Having fallen into a state of nonspecific vulnerability, an organism quickly dies from any of the first causes it has caught. This concept to a certain extent echoes the new concept of phenoptosis, when an organism is eliminated from the population as a result of multiple systems failure. The age-related component of mortality is determined by the rate of the first limiting stage of the organism's transition from a normal state to a state of non-specific vulnerability ("non-survivor"). This means that the age-related component of mortality is not summed-up of individual causes of death but, on the contrary, is being distributed between them.
In other words, the rate of the first limiting stage determines the value of "death quota", which is then distributed among its various particular manifestations, called "causes" of death. This explains why elimination of the separate age-dependent causes of death is not always capable of changing the size of the age component of mortality. In fact, any reduction of the death rate of organisms, being in a state of non-specific vulnerability, inevitably leads to the increase of share of the organisms being in this state, and to restoration of the former mortality rate due to increase of mortality from other causes.

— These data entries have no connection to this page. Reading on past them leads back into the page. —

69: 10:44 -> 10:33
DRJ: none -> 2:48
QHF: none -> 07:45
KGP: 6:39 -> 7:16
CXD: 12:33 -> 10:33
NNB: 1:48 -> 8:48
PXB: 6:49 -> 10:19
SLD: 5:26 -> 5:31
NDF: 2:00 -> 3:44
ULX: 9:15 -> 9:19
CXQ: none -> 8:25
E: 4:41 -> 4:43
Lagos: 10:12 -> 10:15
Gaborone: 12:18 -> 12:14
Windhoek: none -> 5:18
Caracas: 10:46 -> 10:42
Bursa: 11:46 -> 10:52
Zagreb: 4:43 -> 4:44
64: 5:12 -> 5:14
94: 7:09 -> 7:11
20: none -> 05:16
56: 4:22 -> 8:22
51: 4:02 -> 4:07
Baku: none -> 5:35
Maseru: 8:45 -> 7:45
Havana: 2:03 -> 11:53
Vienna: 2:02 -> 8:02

The hypothesis of limited organism's reliability explains the phenomenon of historical stability of the age-related component of mortality before the early 1950s, as well as the facts of "independent" behavior of the total mortality in relation to its components. Moreover, this hypothesis makes it possible to justify the Gompertz-Makehan formula using such simple notions of the nature of aging as reduction of reserves of organism systems with age. Therefore, the idea of limited reliability of the organism is sufficiently well-founded and natural to be used as a working hypothesis in determining the ways and prospects for extension of human life.
This hypothesis argues that the problem of human lifespan extension is not reduced to fighting individual causes of death. Moreover, the hypothesis of limited reliability predicts that reduction of mortality from individual causes of death will only lead to a significant reduction of total mortality when the initial stage of organism's destruction (transition to a state of non-specific vulnerability) ceases to be a limiting stage of the whole process.

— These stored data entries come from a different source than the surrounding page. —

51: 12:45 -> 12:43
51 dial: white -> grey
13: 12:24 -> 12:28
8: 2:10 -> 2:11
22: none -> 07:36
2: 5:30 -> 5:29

Apparently, the future belongs to another strategy based on explaining the mechanisms of organism's reliability providing nonspecific resistance to a wide range of damaging factors. If successful in this direction, we can expect simultaneous reduction in mortality from a wide variety of diseases. These ideas are conceptually close to the currently developing direction in gerontology, which is called geroscience. This direction is based on the well-known idea that in order to increase lifespan and healthy longevity in particular, it is necessary to move from combating specific diseases of old age to slowing down the pathological processes leading to aging (e.g., reduction of systemic sterile inflammation). Apparently, further success in gerontology should be expected in the development of this particular direction of research.